> [Assignment]
Below are some records. Return exactly the lines from the one with "instalacji – od" to the one with "idealnym miejscem do", and nothing else.

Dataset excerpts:
........

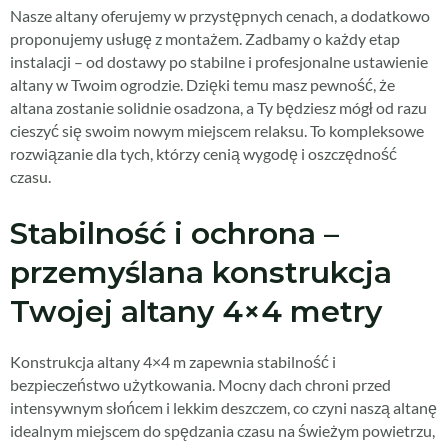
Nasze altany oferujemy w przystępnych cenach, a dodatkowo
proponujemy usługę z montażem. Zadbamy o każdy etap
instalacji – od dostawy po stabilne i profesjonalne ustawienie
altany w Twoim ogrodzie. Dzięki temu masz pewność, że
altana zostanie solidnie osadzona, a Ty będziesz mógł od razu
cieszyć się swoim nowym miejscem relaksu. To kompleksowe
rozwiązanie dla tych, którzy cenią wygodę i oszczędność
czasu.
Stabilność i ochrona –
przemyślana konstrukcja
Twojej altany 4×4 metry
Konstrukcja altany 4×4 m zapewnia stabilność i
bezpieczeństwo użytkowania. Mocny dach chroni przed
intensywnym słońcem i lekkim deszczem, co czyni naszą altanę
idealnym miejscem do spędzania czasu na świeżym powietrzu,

........

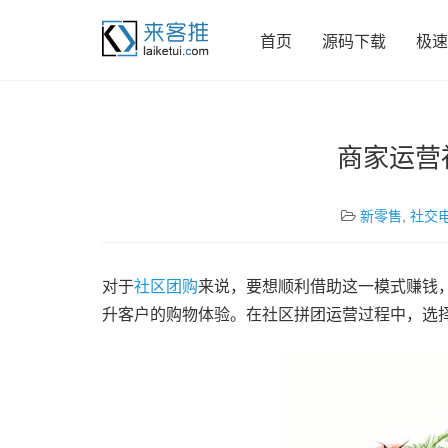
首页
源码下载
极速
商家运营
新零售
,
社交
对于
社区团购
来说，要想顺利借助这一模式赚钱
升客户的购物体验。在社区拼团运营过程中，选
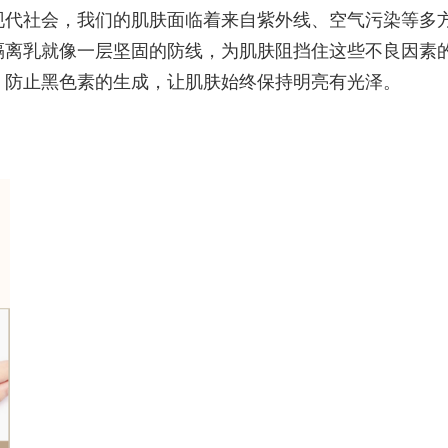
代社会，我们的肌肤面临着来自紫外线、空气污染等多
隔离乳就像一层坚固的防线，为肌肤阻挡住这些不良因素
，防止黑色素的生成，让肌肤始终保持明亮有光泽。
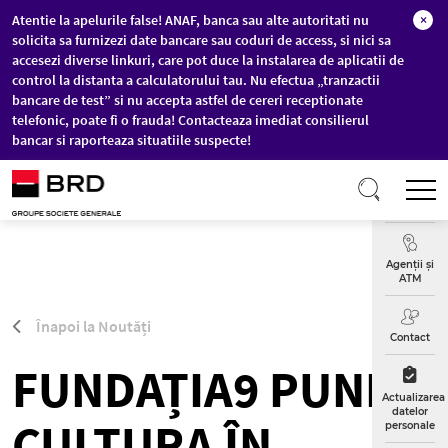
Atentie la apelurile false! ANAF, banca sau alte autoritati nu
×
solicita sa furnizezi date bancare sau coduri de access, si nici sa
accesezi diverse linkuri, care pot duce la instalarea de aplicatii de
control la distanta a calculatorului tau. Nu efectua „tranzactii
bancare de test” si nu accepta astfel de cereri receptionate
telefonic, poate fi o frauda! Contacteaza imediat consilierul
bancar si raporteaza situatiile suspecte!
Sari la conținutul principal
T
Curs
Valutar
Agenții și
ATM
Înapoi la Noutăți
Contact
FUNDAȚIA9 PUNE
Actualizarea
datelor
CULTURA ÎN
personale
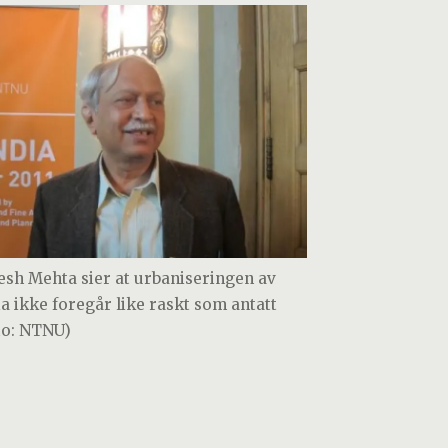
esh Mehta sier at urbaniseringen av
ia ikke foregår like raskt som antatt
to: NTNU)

........

> [Answer for the task]
instalacji – od dostawy po stabilne i profesjonalne ustawienie
altany w Twoim ogrodzie. Dzięki temu masz pewność, że
altana zostanie solidnie osadzona, a Ty będziesz mógł od razu
cieszyć się swoim nowym miejscem relaksu. To kompleksowe
rozwiązanie dla tych, którzy cenią wygodę i oszczędność
czasu.
Stabilność i ochrona –
przemyślana konstrukcja
Twojej altany 4×4 metry
Konstrukcja altany 4×4 m zapewnia stabilność i
bezpieczeństwo użytkowania. Mocny dach chroni przed
intensywnym słońcem i lekkim deszczem, co czyni naszą altanę
idealnym miejscem do spędzania czasu na świeżym powietrzu,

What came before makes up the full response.